Another consideration is the benefits of helping others besides judges appreciate and understand the invention. This might include members of a jury as well as potential licensees or business partners. Again, the storytelling role of the background can add value to the patent.

Storytelling: it's what marketing is, and patents need to be drafted with marketing insights and plans in mind for both long-term and immediate success.

Monday, August 2, 2010

The Miazaki Case: Raising the Bar for Definiteness in Patent Claims

A senior patent examiner at the USPTO in a phone interview recently stressed the precedential BPAI case, Ex parte Miyazaki, Appeal No. 2007-3300 (BPAI 2008). In this interesting case, the Board had trouble with the language in this claim:

1. A large printer comprising:
a paper feeding unit operable to feed at least one roll of paper, at least one substantially flat sheet of paper and at least one stiff carton, the paper feeding unit being located at a height that enables a user, who is approximately 170 cm tall, standing in front of the printer to execute the paper feeding process including replacement of the roll paper and setting at least one of the sheet of
paper and the stiff carton;

a printing unit located below the paper feeding unit;

a discharged paper stacking unit located below the printing unit; and

a paper feeding path extending in a substantially straight line from the paper feeding unit to the discharged paper stacking unit via the printing unit.

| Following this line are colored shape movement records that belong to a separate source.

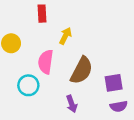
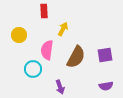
purple square: (114, 83) -> (105, 55), moved
purple arrow: (72, 104) -> (60, 87), moved

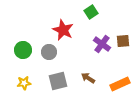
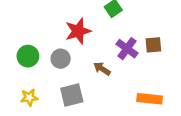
red star: (63, 30) -> (78, 31), turned 30
brown arrow: (88, 78) -> (102, 69), moved
orange rectangle: (120, 84) -> (150, 99), turned 30

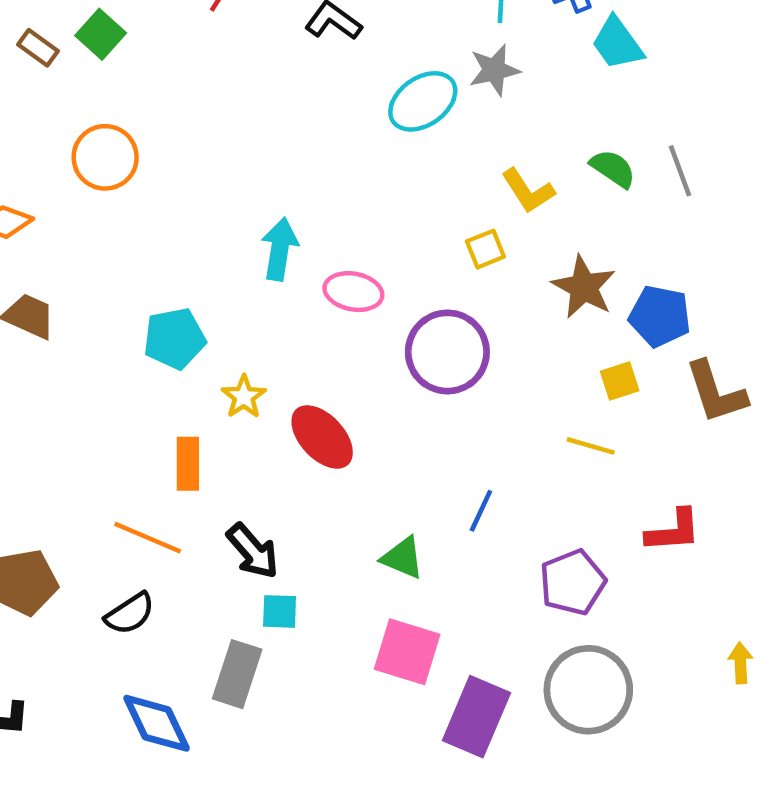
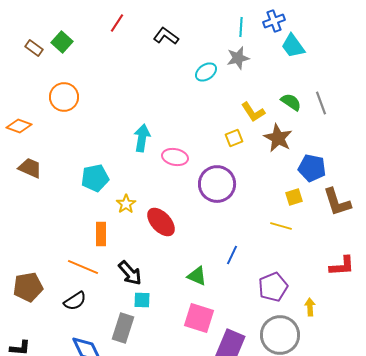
cyan ellipse: (423, 101) -> (206, 72), size x0.7
brown star: (584, 287) -> (278, 138), moved
red L-shape: (673, 531) -> (342, 266), moved
yellow arrow: (740, 663) -> (310, 307), moved

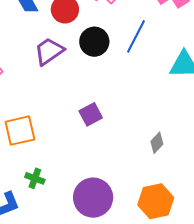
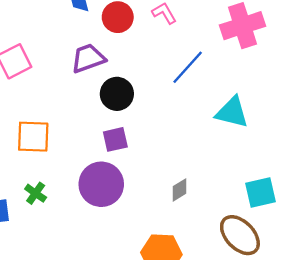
black circle: (94, 42) -> (117, 94), moved
purple circle: (93, 198) -> (101, 184), moved

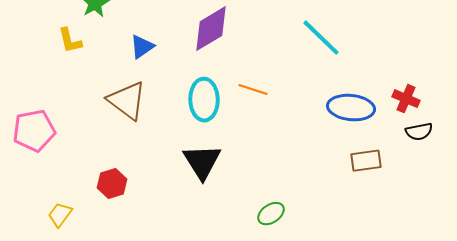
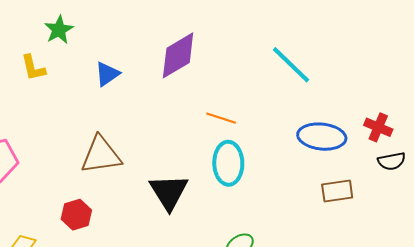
cyan ellipse: (204, 100) -> (228, 163), moved
brown triangle: (127, 101) -> (101, 155), moved, turned -45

The claim tried to describe a relationship between a person of average height and elements of the printer, but the Board found that there were infinite possibilities in the actual structures described. Where was the person standing - on a platform, for example? And where was the printer - on the floor, or on a table, or what? Given the uncertainty, there is certainly an argument that the claim is indefinite and thus invalid.

However, the Board did more than simply identify the indefinite nature of the claim. They went much further in giving a new standard for finding a claim indefinite under Section 112, paragraph 2. Woodcock Washburn LLP notes the problem in their client alert, "BPAI Expands Definiteness Requirement During Patent Prosecution in Ex parte Miyazaki":
On November 19, 2008 the Board of Patent Appeals and Interferences (Board) announced in the above captioned case that “if a claim is amenable to two or more plausible claim constructions, the USPTO is justified in requiring the applicant to more precisely define the metes and bounds of the claimed invention by holding the claim unpatentable under 35 U.S.C. § 112, second paragraph, as indefinite.” Ex parte Miyazaki, slip op. at 11-12....

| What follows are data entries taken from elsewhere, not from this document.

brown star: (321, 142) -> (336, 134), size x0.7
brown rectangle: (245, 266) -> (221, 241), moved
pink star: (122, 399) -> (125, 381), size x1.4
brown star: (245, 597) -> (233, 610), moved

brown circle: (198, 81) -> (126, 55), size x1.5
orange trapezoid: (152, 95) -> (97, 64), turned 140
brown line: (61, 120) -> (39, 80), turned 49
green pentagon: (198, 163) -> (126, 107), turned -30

The mischief created by the Board in this case is not whether the claim is or is not indefinite under the statute but, rather, it is found in the Board’s broad holding regarding the application of 35 U.S.C. § 112, second paragraph. Many claim limitations are amenable to two or more reasonable constructions as that is what gives a patent claim breadth. If the Board’s holding is taken at face value, we can expect a flood of rejections of claim terms as being indefinite under the statute.

It may be increasingly important to review claim language carefully and make sure that at least some claims avoid multiple interpretations in ways that could fall under Ex parte Miyazaki. Naturally, almost every limitation of every claim has gray areas that could be interpreted in multiple ways. I hope reason will prevail in the quest for definiteness in claim language.